The seeds of my conviction that virtual travel will become a reality within many of our lifetimes came from my time as Chief Technology Officer at Marriott International, Inc.

I feel it will start with business travel, simply because it will be easier to completely satisfy business travel requirements virtually. The reasons for business travel relate to lots of different roles, such as sales, marketing, training, collaboration, joint decision-making, knowledge transfer, and many others. Travel associated with these roles, unlike leisure travel, can be effectively performed if just 2 of the 5 senses are effectively stimulated by the virtual business meeting offering: sound and vision. If the virtual experience gets these 2 things right, with such fidelity that the participants in these meetings feel they have not compromised anything by avoiding physical travel, then it would make little sense for them to actually take the trip.

Technology that is frequently referenced as TelePresence (a term coined by Cisco Systems) is pretty much delivering this kind of experience today. Let’s call it virtual business collaboration technology. Multiple companies, including but not limited to Cisco and Hewlett Packard provide it. It is not some futuristic vision that has not yet been achieved. It is here now, and it is a stellar experience.

As CTO of Marriott, I felt that our company needed to embrace this technology, because it would eventually replace the need for in-person collaborative business meetings. Within the hotel industry, Marriott was on the cutting edge by creating a few public access virtual business meeting studios in selected hotels over five years ago, and have increased the number since.

In recent years, the technology has also penetrated more densely into public access building, such as hotels and airports. Concurrently, businesses have been installing virtual business collaboration technology and using to dramatically curtail physical travel. These companies and their employees are getting used to it, and they like it.

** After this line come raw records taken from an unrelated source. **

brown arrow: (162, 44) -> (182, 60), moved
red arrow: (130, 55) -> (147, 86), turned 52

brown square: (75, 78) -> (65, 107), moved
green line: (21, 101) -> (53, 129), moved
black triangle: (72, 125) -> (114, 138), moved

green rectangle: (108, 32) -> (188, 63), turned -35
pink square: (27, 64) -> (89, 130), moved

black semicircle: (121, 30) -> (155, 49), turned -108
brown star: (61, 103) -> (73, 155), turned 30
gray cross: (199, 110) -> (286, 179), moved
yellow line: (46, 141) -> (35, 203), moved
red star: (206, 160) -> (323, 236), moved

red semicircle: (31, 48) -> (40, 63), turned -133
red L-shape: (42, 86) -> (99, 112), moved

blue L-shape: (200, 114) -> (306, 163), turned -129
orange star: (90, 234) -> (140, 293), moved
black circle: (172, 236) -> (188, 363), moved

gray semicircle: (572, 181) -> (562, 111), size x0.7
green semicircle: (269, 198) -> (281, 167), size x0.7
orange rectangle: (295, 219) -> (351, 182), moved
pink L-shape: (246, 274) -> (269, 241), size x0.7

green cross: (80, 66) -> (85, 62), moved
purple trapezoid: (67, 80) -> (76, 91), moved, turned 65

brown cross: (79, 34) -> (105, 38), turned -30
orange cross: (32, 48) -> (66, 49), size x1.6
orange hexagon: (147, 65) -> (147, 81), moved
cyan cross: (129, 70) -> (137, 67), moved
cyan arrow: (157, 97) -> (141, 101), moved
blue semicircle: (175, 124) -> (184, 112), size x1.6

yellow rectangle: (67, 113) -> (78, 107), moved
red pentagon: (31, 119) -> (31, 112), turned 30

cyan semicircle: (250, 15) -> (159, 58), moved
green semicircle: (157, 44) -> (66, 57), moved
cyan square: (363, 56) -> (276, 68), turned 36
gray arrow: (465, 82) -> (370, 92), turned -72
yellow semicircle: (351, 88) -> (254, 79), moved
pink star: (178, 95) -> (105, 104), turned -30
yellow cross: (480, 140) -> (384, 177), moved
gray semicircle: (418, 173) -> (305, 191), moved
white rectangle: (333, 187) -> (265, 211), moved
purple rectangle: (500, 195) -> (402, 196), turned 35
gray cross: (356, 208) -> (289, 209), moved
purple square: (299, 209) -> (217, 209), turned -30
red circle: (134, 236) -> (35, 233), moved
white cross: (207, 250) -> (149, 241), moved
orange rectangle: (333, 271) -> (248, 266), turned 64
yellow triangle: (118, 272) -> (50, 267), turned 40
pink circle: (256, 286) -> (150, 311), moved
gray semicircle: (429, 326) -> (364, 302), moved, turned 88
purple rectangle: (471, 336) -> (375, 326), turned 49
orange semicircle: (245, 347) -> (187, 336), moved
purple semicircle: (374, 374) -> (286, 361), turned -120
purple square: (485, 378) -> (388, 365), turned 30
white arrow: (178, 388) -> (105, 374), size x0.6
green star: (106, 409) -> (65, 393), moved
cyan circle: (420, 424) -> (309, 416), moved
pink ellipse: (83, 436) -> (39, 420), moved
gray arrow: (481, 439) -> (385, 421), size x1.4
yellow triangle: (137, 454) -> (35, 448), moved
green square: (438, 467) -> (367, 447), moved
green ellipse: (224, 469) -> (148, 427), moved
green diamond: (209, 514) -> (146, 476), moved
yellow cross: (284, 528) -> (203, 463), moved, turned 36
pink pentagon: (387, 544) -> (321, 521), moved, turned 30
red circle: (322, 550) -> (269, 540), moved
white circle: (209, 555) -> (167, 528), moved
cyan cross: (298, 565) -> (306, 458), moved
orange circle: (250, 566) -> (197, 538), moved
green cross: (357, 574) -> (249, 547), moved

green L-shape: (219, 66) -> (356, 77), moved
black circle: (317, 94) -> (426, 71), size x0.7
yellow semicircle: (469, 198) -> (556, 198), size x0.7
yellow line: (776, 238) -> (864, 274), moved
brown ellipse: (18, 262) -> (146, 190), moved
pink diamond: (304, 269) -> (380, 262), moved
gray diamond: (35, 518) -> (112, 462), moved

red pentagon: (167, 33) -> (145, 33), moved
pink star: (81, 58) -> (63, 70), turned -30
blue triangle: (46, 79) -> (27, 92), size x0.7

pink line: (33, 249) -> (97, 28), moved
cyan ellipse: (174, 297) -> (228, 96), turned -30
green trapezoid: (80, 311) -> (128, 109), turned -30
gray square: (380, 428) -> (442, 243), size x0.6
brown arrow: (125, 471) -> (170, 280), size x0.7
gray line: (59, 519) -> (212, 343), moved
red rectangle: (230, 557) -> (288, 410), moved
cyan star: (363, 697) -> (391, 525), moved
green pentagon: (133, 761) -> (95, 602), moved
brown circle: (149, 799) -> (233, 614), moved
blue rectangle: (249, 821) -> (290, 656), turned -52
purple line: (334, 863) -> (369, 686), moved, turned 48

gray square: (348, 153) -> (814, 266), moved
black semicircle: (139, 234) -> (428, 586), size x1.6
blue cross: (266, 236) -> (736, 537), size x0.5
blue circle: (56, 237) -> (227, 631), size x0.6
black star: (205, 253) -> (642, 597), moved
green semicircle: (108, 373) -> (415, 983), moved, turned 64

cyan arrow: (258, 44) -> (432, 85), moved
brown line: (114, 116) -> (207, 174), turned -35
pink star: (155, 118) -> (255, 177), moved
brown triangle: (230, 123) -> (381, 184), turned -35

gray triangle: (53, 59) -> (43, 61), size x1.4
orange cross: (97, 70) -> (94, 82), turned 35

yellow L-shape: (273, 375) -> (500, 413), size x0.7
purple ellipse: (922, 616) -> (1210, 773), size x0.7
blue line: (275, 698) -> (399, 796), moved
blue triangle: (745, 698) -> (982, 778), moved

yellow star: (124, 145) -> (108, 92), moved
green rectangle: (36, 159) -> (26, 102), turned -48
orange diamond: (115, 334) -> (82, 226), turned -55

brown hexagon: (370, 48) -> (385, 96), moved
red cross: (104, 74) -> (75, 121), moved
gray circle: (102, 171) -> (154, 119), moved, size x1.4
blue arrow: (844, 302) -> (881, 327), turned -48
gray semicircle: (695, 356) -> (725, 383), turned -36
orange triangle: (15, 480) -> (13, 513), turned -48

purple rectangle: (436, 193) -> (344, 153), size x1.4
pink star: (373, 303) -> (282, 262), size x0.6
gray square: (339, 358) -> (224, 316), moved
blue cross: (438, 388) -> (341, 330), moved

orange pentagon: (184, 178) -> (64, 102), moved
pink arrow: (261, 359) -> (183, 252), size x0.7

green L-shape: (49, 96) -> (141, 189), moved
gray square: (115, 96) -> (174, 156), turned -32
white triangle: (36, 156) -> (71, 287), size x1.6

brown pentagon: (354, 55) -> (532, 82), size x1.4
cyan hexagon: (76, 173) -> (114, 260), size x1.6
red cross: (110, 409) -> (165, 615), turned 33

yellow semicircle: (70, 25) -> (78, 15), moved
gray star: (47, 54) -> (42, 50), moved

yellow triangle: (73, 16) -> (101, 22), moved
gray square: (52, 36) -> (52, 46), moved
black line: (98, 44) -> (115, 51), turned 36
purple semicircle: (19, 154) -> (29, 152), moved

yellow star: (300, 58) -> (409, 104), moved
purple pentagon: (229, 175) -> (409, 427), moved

Because of their investment in this technology, they will continue to use it even as the economy recovers. So, it is unlikely that small, interactive business meetings in hotels and conference centers will come back to levels the travel industry enjoyed before the downturn. These companies will have to adjust. And when virtual leisure travel hits within the next 20-30 years, small adjustments to the travel industry business model will no longer be a survival option.